Rebecca disse séria. O que não impediu que Tiago, Alana, Cris e eu nos jogarmos no chão para rir.

As meninas ficaram sem jeito. E tentaram se defender.

— Eu não sei porque viemos fazer as passes com você. Uma menina tão ridícula e pobre. E sobre o seu ex... Nós duas pegamos ele, sim. E agora não mas. Pois ele tem outra peguete secreta. E essa ele não quer que ninguém descubra — disse Natália.

— Sim, e pelo visto essa é bem especial. Pois ele largou todas as outras e agora só pega ela todas as noites — disse Débora, debochada. — Em segredo — murmurou.

— Se vocês acham que a vida intima do Luís me interessa, estão enganadas. Eu estou pouco me lixando para ele. Quero que se foda. — Rebecca disse indiferente. — E é melhor vocês seguirem o caminho de vocês. Aqui vocês não tem nada para fazer.

As meninas sorriram uma para a outra e saíram.

— Quem será que é a nova peguete do Luís? — comentou Cris.

— Sei lá, mano. Só parece que a coisa é brava para essa menina. Pois se não ela não seria secreta. — Tiago debochou.
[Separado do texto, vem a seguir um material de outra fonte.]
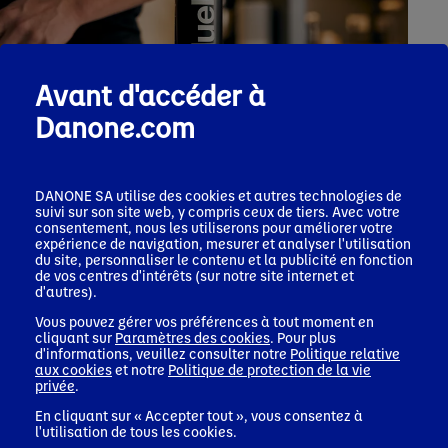
Avant d'accéder à
Danone.com
Communiqué de presse
23 mars 2026
Danone va acquérir Huel et ainsi élargir son portefeuille
DANONE SA utilise des cookies et autres technologies de
dans la Nutrition Fonctionnelle
suivi sur son site web, y compris ceux de tiers. Avec votre
consentement, nous les utiliserons pour améliorer votre
Actualités corporate
expérience de navigation, mesurer et analyser l'utilisation
du site, personnaliser le contenu et la publicité en fonction
de vos centres d'intérêts (sur notre site internet et
d'autres).
Vous pouvez gérer vos préférences à tout moment en
cliquant sur
Paramètres des cookies
. Pour plus
d'informations, veuillez consulter notre
Politique relative
aux cookies
et notre
Politique de protection de la vie
privée
.
Sujets populaires
En cliquant sur « Accepter tout », vous consentez à
l'utilisation de tous les cookies.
E Cris sorriu. Olhei para os dois e senti que ambos tinham uma forte conexão chamada "deboche."

— Isso não me interessa em nada — disse Rebecca. — Só fico feliz em ter descoberto o quão podre aquele cara é. E feliz que me livrei daquele traste.

— E agora você tem bons amigos — comentou Tiago.
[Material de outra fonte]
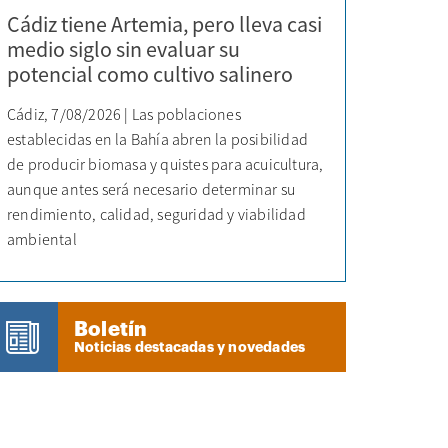
Cádiz tiene Artemia, pero lleva casi
medio siglo sin evaluar su
potencial como cultivo salinero
Cádiz, 7/08/2026 | Las poblaciones
establecidas en la Bahía abren la posibilidad
de producir biomasa y quistes para acuicultura,
aunque antes será necesario determinar su
rendimiento, calidad, seguridad y viabilidad
ambiental
Boletín
Noticias destacadas y novedades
— Verdade. — Ela sorriu. — Eu me sinto feliz com vocês. São pessoas legais. E muito melhores do que eles. Fico feliz por ter sido convidada por esses dois para sermos amigos. — Ela olhou para Tiago e eu.

Depois do recreio a aula foi normal. E assim o resto do dia. Quando cheguei em casa, fui direto para o meu quarto largar minha mochila, e depois vi que meu pai e minha mãe estavam jantando em silêncio e eu os acompanhei. Em seguida, ajudei a minha mãe com a louça e depois fui tomar um banho.

Quando entrei no meu quarto ainda de toalha, pois havia esquecido de pegar uma roupa. E me assustei quando acendi a luz e me deparei com Rebecca olhando os meus livros. E mesmo de costas ela falou comigo.

— Você gosta mesmo de Harry Potter e Sherlock Holmes. O que acha de ir para um lugar que você fique mais perto deles? — disse ainda de costas.

E se assustou quando se virou e me viu só de toalha tampando só a parte de baixo do meu corpo.

— Eu acho ótimo! — Eu sorri da cara que ela fez.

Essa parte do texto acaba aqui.